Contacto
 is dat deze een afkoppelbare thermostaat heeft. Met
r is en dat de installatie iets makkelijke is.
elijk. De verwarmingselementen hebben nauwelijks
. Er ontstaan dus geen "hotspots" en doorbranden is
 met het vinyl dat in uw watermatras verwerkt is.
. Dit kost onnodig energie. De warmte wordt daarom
==
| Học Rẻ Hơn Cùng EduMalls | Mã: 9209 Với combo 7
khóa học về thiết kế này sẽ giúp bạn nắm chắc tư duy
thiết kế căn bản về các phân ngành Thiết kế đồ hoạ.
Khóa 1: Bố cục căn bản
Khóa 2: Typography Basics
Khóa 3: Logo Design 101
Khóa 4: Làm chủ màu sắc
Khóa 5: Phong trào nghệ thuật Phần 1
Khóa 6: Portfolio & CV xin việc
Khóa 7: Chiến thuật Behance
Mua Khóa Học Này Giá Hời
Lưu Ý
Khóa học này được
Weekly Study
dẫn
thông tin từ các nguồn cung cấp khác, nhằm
--
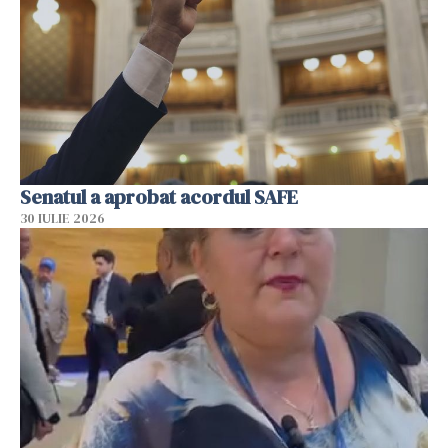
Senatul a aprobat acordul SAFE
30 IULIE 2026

● **What needs to be done**
Within the material above, the line with "Weekly Study" opens the range and the line with "thông tin từ các nguồn cung cấp khác, nhằm" closes it; reproduce that range word for word.

● **Result of this task**
Weekly Study
dẫn
thông tin từ các nguồn cung cấp khác, nhằm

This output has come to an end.